Collected data:
|---|

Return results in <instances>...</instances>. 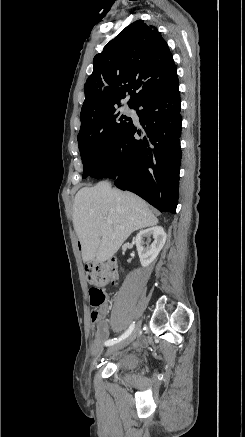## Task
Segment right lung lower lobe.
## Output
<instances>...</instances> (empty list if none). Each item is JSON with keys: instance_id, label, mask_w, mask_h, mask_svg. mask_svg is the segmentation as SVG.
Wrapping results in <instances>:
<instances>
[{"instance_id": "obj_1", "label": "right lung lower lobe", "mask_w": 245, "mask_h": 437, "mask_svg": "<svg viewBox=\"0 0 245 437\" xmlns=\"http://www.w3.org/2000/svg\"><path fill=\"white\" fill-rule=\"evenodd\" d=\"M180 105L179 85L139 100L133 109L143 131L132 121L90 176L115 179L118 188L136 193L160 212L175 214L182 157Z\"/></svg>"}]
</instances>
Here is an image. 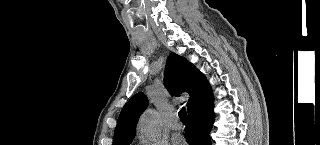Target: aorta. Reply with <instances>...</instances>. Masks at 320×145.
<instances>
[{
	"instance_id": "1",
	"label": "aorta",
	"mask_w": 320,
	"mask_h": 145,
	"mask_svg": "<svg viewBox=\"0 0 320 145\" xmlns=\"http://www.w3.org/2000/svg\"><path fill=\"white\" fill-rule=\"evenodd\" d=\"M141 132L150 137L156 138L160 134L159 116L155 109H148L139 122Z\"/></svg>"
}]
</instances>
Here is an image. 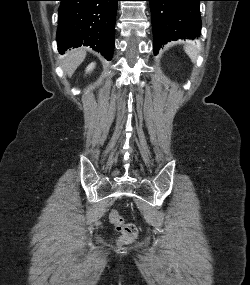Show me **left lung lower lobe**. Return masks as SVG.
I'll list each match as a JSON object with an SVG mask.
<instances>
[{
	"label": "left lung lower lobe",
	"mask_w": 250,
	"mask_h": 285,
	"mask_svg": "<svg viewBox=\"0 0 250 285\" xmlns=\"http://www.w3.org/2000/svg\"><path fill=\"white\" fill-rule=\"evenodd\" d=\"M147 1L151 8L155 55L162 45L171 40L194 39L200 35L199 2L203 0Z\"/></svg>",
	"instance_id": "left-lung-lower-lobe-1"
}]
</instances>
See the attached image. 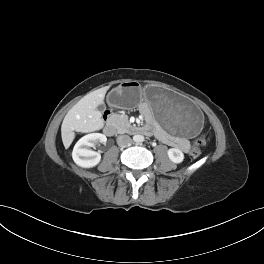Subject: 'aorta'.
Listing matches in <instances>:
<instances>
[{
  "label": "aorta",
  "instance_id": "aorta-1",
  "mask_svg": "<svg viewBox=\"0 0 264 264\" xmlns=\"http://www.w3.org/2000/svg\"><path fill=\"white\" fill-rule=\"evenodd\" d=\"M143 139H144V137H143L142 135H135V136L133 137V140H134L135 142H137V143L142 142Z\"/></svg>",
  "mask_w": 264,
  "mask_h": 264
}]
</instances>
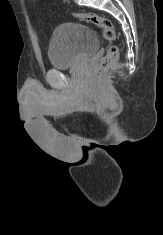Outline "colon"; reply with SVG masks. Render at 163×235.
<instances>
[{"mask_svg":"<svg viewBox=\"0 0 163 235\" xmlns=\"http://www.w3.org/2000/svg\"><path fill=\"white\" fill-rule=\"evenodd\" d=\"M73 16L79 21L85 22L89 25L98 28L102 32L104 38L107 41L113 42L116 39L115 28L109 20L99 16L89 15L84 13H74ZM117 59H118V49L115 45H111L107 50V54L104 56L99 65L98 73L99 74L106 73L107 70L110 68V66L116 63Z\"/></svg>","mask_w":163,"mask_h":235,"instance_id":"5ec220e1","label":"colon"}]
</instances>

|---|

Exercise requirements — Repeat exactly the line containing "Render at 163×235." and every line after it through the end of the records, and nothing else. Leave the pictures out.

Solved exercise —
Outline "colon"; reply with SVG masks. Render at 163×235.
<instances>
[{"mask_svg":"<svg viewBox=\"0 0 163 235\" xmlns=\"http://www.w3.org/2000/svg\"><path fill=\"white\" fill-rule=\"evenodd\" d=\"M73 16L79 21L85 22L89 25L98 28L102 32L104 38L107 41L113 42L116 39L115 28L109 20L99 16L89 15L84 13H74ZM117 59H118V49L115 45H111L107 50V54L104 56L99 65L98 73L99 74L106 73L107 70L110 68V66L116 63Z\"/></svg>","mask_w":163,"mask_h":235,"instance_id":"5ec220e1","label":"colon"}]
</instances>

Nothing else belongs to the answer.